- _Required action_
With the pictures excluded, repeat every entry exactly.
▬▬▬
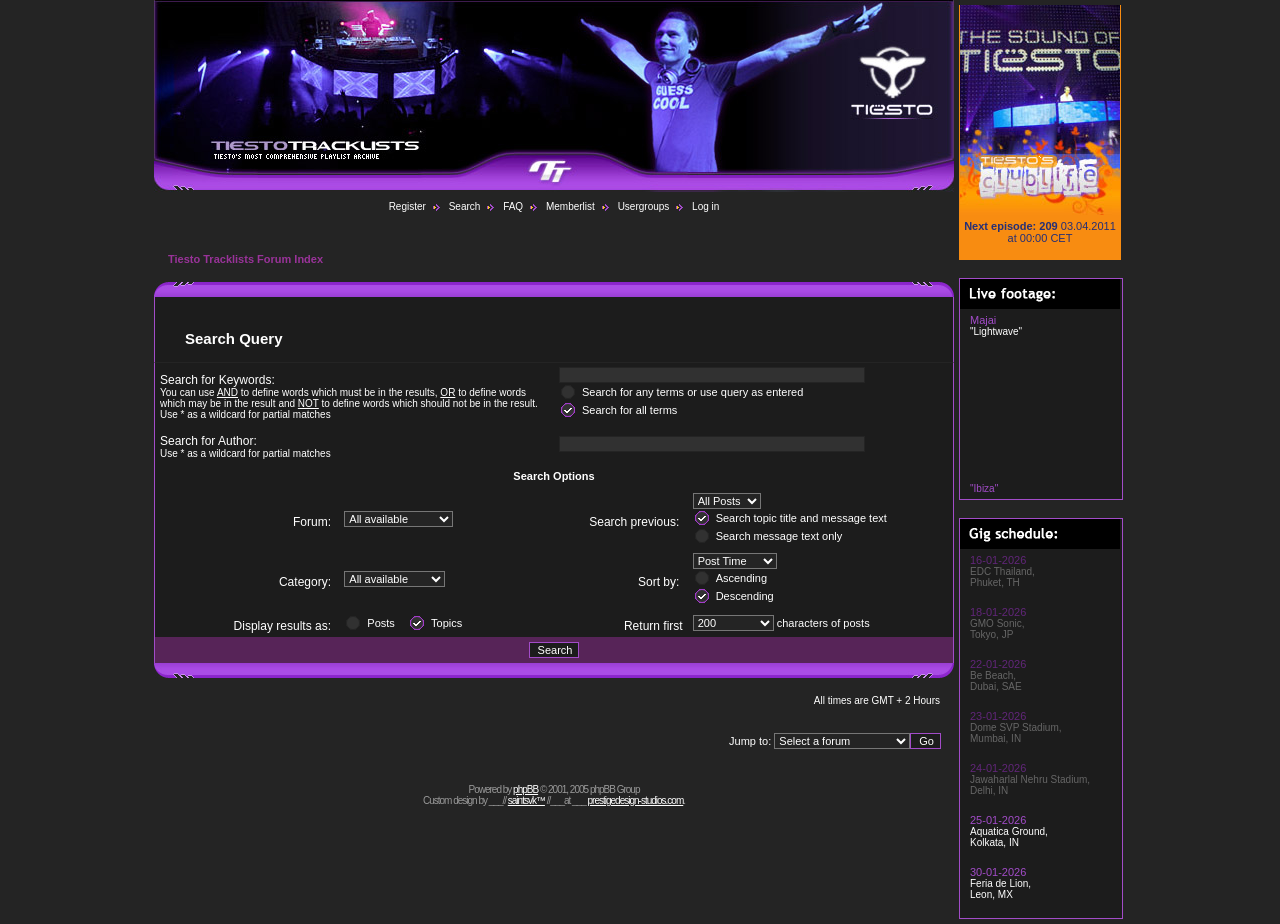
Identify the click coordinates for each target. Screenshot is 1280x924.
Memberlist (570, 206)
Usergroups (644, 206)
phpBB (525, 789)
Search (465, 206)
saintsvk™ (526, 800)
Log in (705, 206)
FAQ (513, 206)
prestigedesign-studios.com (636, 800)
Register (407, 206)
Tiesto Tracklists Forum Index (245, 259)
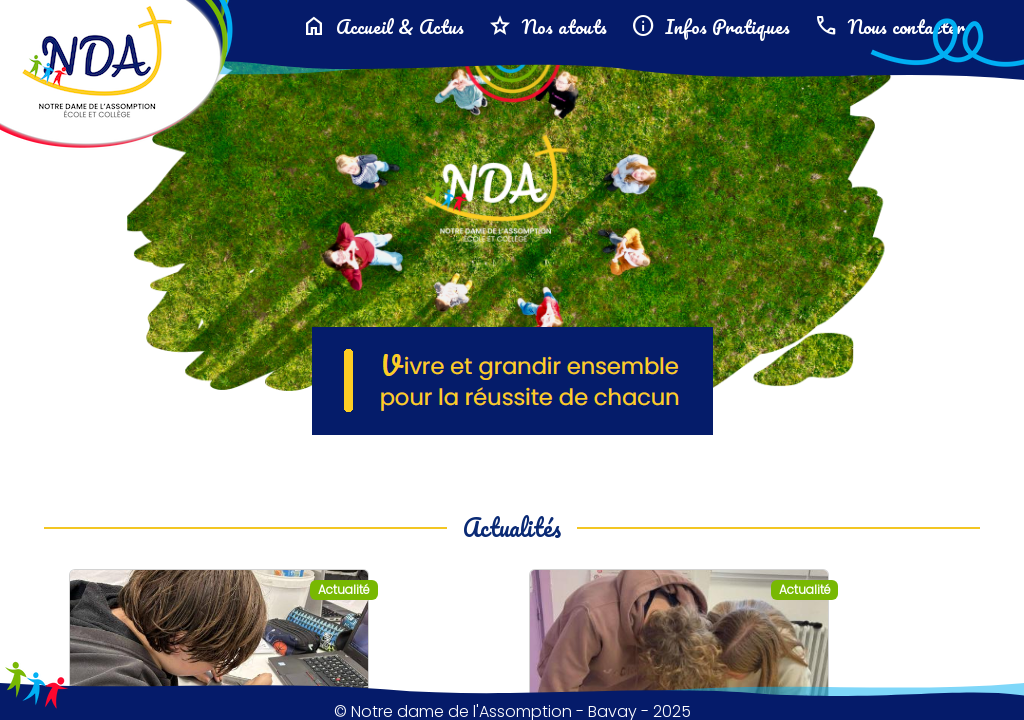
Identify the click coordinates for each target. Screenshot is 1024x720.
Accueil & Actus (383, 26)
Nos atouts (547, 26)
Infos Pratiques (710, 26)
▬▬▬
- _Task response_
Identify the click coordinates for each target. Screenshot is 1280x924.
Memberlist (570, 206)
Usergroups (644, 206)
phpBB (525, 789)
Search (465, 206)
saintsvk™ (526, 800)
Log in (705, 206)
FAQ (513, 206)
prestigedesign-studios.com (636, 800)
Register (407, 206)
Tiesto Tracklists Forum Index (245, 259)
Identify the click coordinates for each target. Screenshot is 1024x720.
Accueil & Actus (383, 26)
Nos atouts (547, 26)
Infos Pratiques (710, 26)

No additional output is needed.